Губайдулина: Я бы не сказала, что для меня звуковая субстанция представляет собой слово. Я бы не сказала так, потому что боюсь, что человек, который разговаривает со мной, подумает: "Музыкальное искусство - это то, что оперирует понятиями". Я убеждена, что музыка - не понятийное искусство. Когда мы говорим "музыкальный язык" - это только метафора, уподобление. Только намек на то, что в каком-то смысле это - язык. Но музыка - не конкретный язык. Она - абстракция, которая наполнена смыслом, множеством смыслов. В звуковой субстанции я принимаю как раз ее возможность выйти в другое измерение жизни. Внебытовое. Внеобыденное. Вне существующей реальности. Оно - не понятийное. Оно само - только возможность. Поэтому сказать, что для меня звук - слово или даже краска, не будет точно. Это что-то совсем другое.

РГ: В названиях ваших произведений, ну, например, In croce ("На кресте") - библейские образы. Отделяется ли для вас ветхозаветное от новозаветного?

Губайдулина: Должна честно признаться, что для меня это - сплав. Я не отделяю слишком четко эти две сферы. И, конечно, это не противоположности для меня: одно выросло из другого. Но, скажем, когда я пишу In croce - это еще большая абстракция для меня, чем даже евангелический рассказ. Это впечатление, которое апеллирует к символу креста. Оно охватывает не только библейское и евангелическое, а сверхсущностное нечто. Горизонталь и вертикаль, которые являются сущностью жизни. Это нечто трагическое в существовании вообще. И вот это для меня оказывается сильнее, чем описание, разделение, анализ.

РГ: Как вы относитесь к расхожей формуле о триаде советских авангардистов Шнитке-Денисов-Губайдулина? И как формировалась именно ваша музыкальная лексика?

Губайдулина: Исключительно с помощью смотрения в себя. И исключительно из-за того, что с самого начала правда моего существования была мне важнее, чем отнесение себя к какой-то группе, какому-то социуму, всему тому, что объяснялось бы стремлением понравиться какому-то слою общества. Это все я старалась отбросить от себя. Для меня было важнее охватить мир сознанием как можно шире. Я очень люблю старую музыку, классическую, романтическую, современную, фольклор. Мне хочется по возможности как можно больше впитать в себя. Но потом - все забыть и остаться наедине с собой. Это моя доктрина жизни, которой придерживаюсь и сейчас. Вот отбросить все. И пусть что-то похоже, непохоже; пусть что-то авангард, не авангард... Вот безразличие ко всему внешнему. Лишь бы только правда собственного существования была выполнена. Выполнена хорошо. И то, что я слышу, превратилось бы в музыкальную форму, в музыкальное произведение. Это тоже непростая задача. Это для меня всегда превалировало над тем, что называется "направлениями".

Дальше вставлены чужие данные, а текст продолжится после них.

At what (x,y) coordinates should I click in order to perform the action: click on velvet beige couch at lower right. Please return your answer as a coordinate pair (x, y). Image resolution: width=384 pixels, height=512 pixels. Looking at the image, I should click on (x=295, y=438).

Я очень не люблю слово "авангард" применительно к себе. В этом слове есть признак какой-то военщины: вот я иду впереди других, вот я борюсь! Мне все это не нравится. Тогда нас назвали авангардистами не потому, что мы были авангардисты. Это совершенная глупость. Какие мы были авангардисты?! Это не стояло моей задачей, не стояло! Это было просто ругательное слово. Ну не буду же я с ними спорить. Теперь я приехала на Запад, и это стало положительным словом. Престижным даже. Но я не хочу быть авангардистом. Не хочу быть им. Я не хочу подчиняться этому требованию, которое тоже является диктатом. Таким же, как разрешенная в СССР эстетика, которую приняли начальники. А теперь это приняли музыковеды, которые влияют на газеты. А я не хочу подчиняться им.